Can lap times be accurately predicted within a single race when full contextual information is available?

This setting assumes knowledge of the circuit, drivers, and race conditions. It represents an upper bound on achievable performance and measures how well short-term lap dynamics can be modeled when persistent driver- and circuit-specific effects are observed.

2. Cross-Circuit Generalization

Can lap time dynamics be predicted on circuits not seen during training?

This setting removes circuit-specific information and evaluates whether models can generalize across tracks. It represents a fundamentally different learning problem, in which persistent circuit- and driver-specific effects are intentionally removed so that the model must rely on transferable performance signals rather than memorization.

The one-lap-ahead horizon is chosen as the shortest interval at which strategic decisions (pace control, tyre management, pit timing) can realistically react to updated information.

Table of Contents

  1. Data Sources
  2. Feature Engineering
  3. Modeling Setup
  4. Results
  5. Key Findings
  6. Project Structure
  7. Requirements
  8. Usage

Data Sources

  • FastF1 — Official telemetry, lap times, weather, and timing data
  • OpenF1 API — Pit stops, stints, race control events
  • F1DB — Circuit geometry and historical metadata

Coverage: 2023–2025 Formula 1 seasons

Note: The cache/ folder (~several GB) is not included in this repository. It can be regenerated by running utilities_dataset.ipynb.


Feature Engineering

All features are strictly causal: for each lap t, only information available up to and including lap t is used. Any variables derived from future laps (e.g., final stint length, post-race aggregates) are explicitly excluded.

Tyre & Stint

  • Compound (SOFT, MEDIUM, HARD)
  • Tyre age and stint length
  • New tyre indicator

Race State

  • DRS availability and traffic conditions
  • Race position and gaps
  • Clean/dirty air indicators

Weather

  • Air and track temperature
  • Wind speed and direction (trigonometric encoding)
  • Humidity and pressure

Circuit Geometry (per-circuit models only)

  • Number of turns and braking zones
  • Straight lengths and DRS zones
  • Corner angles and speed profiles

Target Variables

Two related but conceptually distinct prediction targets are used, corresponding to different generalization objectives.

  • Within-race target (RQ1)
    Absolute next-lap time, defined as:

    y_t^(R) = LapTime_{t+1}

    This target captures short-horizon lap time evolution within a fixed race context, where persistent driver-, car-, and circuit-specific effects are observable.

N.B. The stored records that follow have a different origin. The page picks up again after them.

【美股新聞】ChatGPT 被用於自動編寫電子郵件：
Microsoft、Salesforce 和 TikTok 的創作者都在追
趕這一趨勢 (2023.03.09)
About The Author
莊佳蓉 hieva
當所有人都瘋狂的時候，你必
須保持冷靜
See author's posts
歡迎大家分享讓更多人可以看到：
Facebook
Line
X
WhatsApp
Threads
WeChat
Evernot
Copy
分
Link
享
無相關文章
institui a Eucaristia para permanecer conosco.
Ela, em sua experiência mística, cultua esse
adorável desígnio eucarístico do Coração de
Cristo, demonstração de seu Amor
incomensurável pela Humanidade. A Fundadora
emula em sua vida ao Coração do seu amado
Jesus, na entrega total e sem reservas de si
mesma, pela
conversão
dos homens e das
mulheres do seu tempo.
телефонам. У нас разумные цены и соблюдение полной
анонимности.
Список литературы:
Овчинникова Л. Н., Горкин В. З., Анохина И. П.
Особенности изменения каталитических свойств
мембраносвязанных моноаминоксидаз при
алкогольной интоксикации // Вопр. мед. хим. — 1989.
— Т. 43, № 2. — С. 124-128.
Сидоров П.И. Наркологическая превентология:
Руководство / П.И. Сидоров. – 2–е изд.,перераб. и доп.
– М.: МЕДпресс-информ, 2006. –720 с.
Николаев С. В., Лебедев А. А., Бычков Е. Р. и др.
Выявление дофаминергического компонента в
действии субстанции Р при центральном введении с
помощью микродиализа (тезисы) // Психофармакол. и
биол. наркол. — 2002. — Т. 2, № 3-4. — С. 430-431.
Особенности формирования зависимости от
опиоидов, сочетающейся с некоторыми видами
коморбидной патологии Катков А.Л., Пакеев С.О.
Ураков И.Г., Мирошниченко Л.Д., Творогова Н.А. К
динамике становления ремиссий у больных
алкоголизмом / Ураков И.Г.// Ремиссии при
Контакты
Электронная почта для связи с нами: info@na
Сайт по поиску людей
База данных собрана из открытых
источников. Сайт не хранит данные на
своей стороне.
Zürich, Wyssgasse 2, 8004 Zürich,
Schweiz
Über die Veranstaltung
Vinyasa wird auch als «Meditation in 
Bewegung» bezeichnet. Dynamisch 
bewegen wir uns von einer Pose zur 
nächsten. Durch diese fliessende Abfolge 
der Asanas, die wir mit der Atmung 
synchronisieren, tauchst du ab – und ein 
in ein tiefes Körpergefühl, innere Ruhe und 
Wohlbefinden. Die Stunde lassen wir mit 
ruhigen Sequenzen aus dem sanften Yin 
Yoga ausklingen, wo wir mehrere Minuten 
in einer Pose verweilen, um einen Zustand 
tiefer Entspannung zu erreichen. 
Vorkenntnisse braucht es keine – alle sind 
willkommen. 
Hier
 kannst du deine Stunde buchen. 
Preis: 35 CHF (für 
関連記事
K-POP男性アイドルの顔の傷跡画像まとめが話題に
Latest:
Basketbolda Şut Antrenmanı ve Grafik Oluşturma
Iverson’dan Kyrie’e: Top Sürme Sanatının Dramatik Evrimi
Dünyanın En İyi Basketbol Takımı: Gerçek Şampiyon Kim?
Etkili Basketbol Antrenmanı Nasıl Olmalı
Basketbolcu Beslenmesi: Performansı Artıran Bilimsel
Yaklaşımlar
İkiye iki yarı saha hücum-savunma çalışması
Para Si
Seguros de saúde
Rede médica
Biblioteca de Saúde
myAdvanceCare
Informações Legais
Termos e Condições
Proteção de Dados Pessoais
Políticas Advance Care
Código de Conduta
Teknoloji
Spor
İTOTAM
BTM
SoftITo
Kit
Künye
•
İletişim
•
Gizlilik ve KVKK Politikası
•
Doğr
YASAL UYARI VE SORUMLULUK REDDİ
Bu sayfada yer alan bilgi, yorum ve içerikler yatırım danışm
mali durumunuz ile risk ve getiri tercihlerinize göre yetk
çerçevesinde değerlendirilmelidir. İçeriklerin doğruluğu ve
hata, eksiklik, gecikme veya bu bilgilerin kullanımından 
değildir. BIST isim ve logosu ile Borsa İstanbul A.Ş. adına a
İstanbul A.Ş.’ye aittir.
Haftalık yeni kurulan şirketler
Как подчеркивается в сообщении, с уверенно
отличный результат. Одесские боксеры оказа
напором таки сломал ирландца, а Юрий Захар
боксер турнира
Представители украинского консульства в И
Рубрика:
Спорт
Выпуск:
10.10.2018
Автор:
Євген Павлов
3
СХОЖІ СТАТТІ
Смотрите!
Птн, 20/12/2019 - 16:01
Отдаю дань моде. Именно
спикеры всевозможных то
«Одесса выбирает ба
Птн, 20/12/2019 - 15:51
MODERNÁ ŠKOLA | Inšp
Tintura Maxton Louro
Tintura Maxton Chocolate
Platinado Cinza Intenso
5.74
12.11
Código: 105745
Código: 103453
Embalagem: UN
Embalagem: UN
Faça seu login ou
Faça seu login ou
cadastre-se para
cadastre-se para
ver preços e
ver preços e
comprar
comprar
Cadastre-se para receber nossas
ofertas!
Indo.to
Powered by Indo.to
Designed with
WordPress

  • Cross-circuit target (RQ2)
    Deviation of the next-lap time from the average lap time of the current stint observed up to lap ( t ):

    y_t^(C) = LapTime_{t+1} − mean(LapTime_stint, ≤ t)

    This transformation removes circuit-specific scale effects and race-level baselines, forcing models to rely exclusively on transferable performance signals such as tyre degradation, weather variation, and race-state dynamics.

While both targets are expressed in seconds, they correspond to different estimands and learning problems and should not be interpreted interchangeably. Performance metrics across the two settings are therefore not directly comparable.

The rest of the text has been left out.